Data Protection: Mauritius upholds right to privacy as crucial to right to life
As responsible authorities, data protection agencies need to channel resources in creating the right ecosystem for data privacy threats not to arise, cautioned Mauritius ICT Minister, Tassarajen Pillay Chedumbrum. (Image: Cecilia Samoisi)
International and national public officials, experts in the ICT field, industry representatives and academics gathered yesterday, 15 October 2014, at the 36th International Conference of Data Protection and Privacy Commissioners.
Held at the Intercontinental Resort in Balaclava, the aim of this four-day forum, which continues till end of day today, was to break free from outdated practices and inject fresh thinking into the data protection ecosystem by sharing meaningful practices for data protection.
In her keynote address, Drudeisha Madhub, Data Protection Commissioner Mauritius, stated that Mauritius intends, through this conference, to propose to both developing and developed economies the key considerations for data protection.
She upheld the right to privacy as a crucial right to be protected, in order to guarantee citizens a right to life in full form and substance.
According to her, Mauritius believes in progress at the right place and in the right time, and its commitment to an effective right to privacy is, and should be, its core ambition.
She expressed the belief that Mauritius cannot be a nation of followers but of pioneers, being the destination of choice in Africa for doing business by a multi-racial community.
Besides, she noted that the status of Mauritius as a regional leader is reinforced through receiving top honours among African nations in world rankings on multiple parameters of economy, governance and ICT.

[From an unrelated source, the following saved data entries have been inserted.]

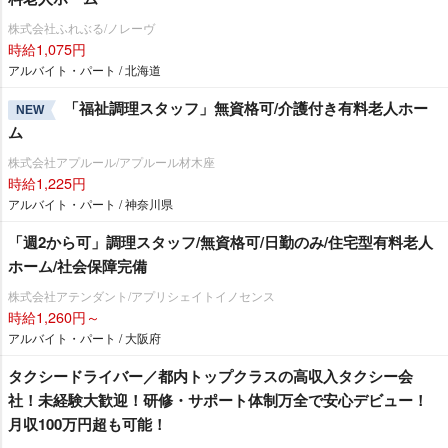
株式会社ふれぶる/ノレーヴ
時給1,075円
アルバイト・パート / 北海道
「福祉調理スタッフ」無資格可/介護付き有料老人ホー
NEW
ム
株式会社アプルール/アプルール材木座
時給1,225円
アルバイト・パート / 神奈川県
「週2から可」調理スタッフ/無資格可/日勤のみ/住宅型有料老人
ホーム/社会保障完備
株式会社アテンダント/アプリシェイトイノセンス
時給1,260円～
アルバイト・パート / 大阪府
タクシードライバー／都内トップクラスの高収入タクシー会
社！未経験大歓迎！研修・サポート体制万全で安心デビュー！
月収100万円超も可能！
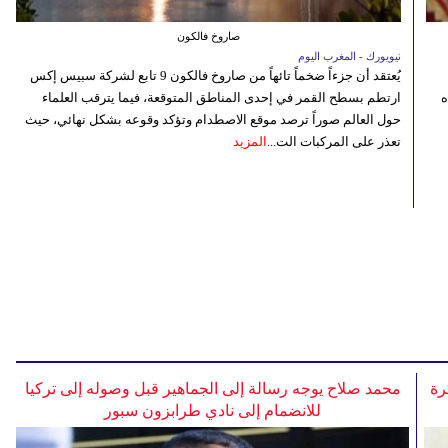
صاروخ فالكون
نيويورك - المغرب اليوم
يُعتقد أن جزءاً ضخماً تائهاً من صاروخ فالكون 9 تابع لشركة سبيس إكس
ه
ارتطم بسطح القمر في إحدى المناطق المتوقعة، فيما يترقب العلماء
حول العالم صوراً ترصد موقع الاصطدام وتؤكد وقوعه بشكل نهائي، حيث
تعذر على المركبات الت...
المزيد
رة
محمد صلاح يوجه رسالة إلى الجماهير قبل وصوله إلى تركيا
للانضمام إلى نادي طرابزون سبور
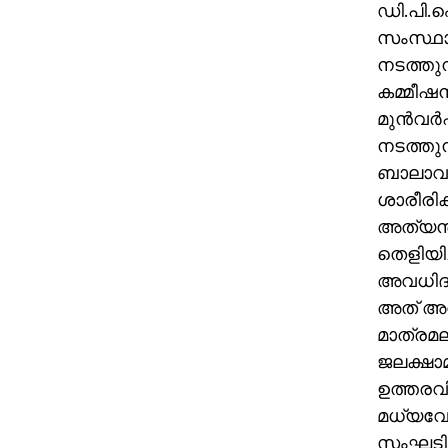
ഡി.പി.ഐ
സംസ്ഥാന
നടത്തു
കമ്മീഷന
മുന്‍വ
നടത്തു
ബാലാവകാ
ശാരീരിക
അത്യന്
തെളിയിച്ച
അവധിദനങ
അത് അവ
മാത്രമല
ജലക്ഷാമ
ഉത്തരവില്
മധ്യവേന
സംഘടിപ്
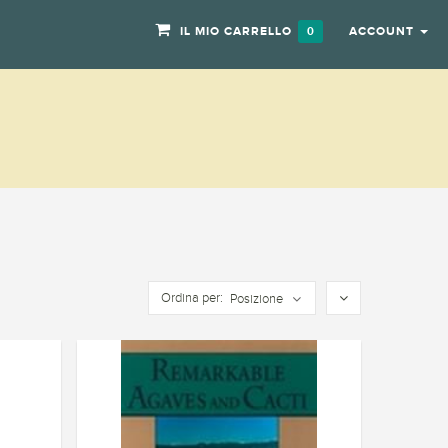
IL MIO CARRELLO
ACCOUNT
0
Ordina per:
Posizione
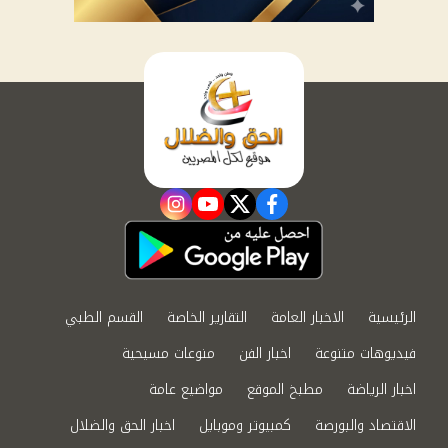
instagram
youtube
twitter
facebook
الرئيسية
الاخبار العامة
التقارير الخاصة
القسم الطبي
فيديوهات متنوعة
اخبار الفن
منوعات مسيحية
اخبار الرياضة
مطبخ الموقع
مواضيع عامة
الاقتصاد والبورصة
كمبيوتر وموبايل
اخبار الحق والضلال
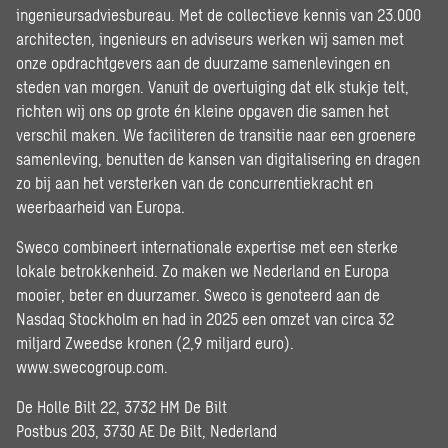
ingenieursadviesbureau. Met de collectieve kennis van 23.000
architecten, ingenieurs en adviseurs werken wij samen met
onze opdrachtgevers aan de duurzame samenlevingen en
steden van morgen. Vanuit de overtuiging dat elk stukje telt,
richten wij ons op grote én kleine opgaven die samen het
verschil maken. We faciliteren de transitie naar een groenere
samenleving, benutten de kansen van digitalisering en dragen
zo bij aan het versterken van de concurrentiekracht en
weerbaarheid van Europa.
Sweco combineert internationale expertise met een sterke
lokale betrokkenheid. Zo maken we Nederland en Europa
mooier, beter en duurzamer. Sweco is genoteerd aan de
Nasdaq Stockholm en had in 2025 een omzet van circa 32
miljard Zweedse kronen (2,9 miljard euro).
www.swecogroup.com
.
De Holle Bilt 22, 3732 HM De Bilt
Postbus 203, 3730 AE De Bilt, Nederland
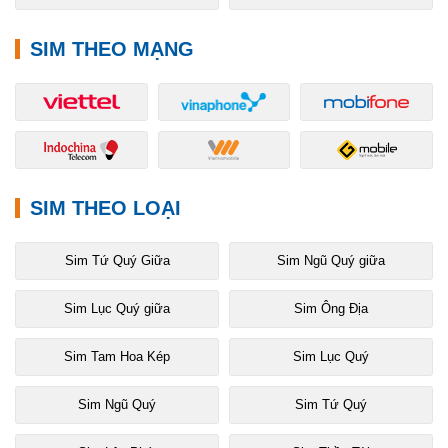
SIM THEO MẠNG
SIM THEO LOẠI
Sim Tứ Quý Giữa
Sim Ngũ Quý giữa
Sim Lục Quý giữa
Sim Ông Địa
Sim Tam Hoa Kép
Sim Lục Quý
Sim Ngũ Quý
Sim Tứ Quý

She advised the data protection and privacy community to conclude a pact to make their dream come true, sending out a strong message to world leaders that data protection champions globally are joining hands to bring data protection to the heights and respect that it deserves among the panoply of fundamental human rights.
In the backdrop of the government’s vision to position ICT as one of the pillars of the economy, Minister of Information and Communication Technology, Tassarajen Pillay Chedumbrum, declared that data protection and privacy are more relevant now than ever before, because we live and breathe in a digital age.
The key issue in today’s information-driven society is safeguarding fundamental rights, such as right to privacy and data protection, because more and more people are increasingly using technology in their daily lives.
Given the data drive, numerous challenges are constantly arising in regards to privacy and potential misuse of personal data online.
“We, as responsible authorities, need to focus and channel our resources in creating the right ecosystem for such threats not to arise,” he cautioned.
The conference went on with a plenary session on Privacy and Data Protection in the Developing world where Julie Brill, Commissioner at the US Federal Trade Commission, spoke about the benefits and challenges of big data.
According to Peter Hustinx, European Data Protection Supervisor, the global impact of internet services leads to challenges in terms of working across several jurisdictions, as data transcends physical and geographical barriers.
As for Jacob Kohnstamm, Chairman at the Dutch Data Protection Authority, when data is being collected from people, they have a right to be informed what is planned to be done with their personal data, its purposes and benefits.
Regarding Privacy and Data Protection in the Developing world, Marguerite Ouédraogo – President at CIL Burkina Faso- recommended that African countries must adopt an informatics law to assure their citizens of efficient data protection and privacy.
Patrick Walshe, Director, of Privacy, Government and Regulatory Affairs at the GSM Association, noted that that people are increasingly using new-age applications such as Viber, Whatsapp, and Skype to chat, posing new risks of data breaches.
Finally, a crucial point raised at the panel discussion was on the importance of one-stop shops for data protection and privacy rights, to ensure that organizations only need to deal with the regulation of one law and one regulator while guaranteeing data protection to their clientele.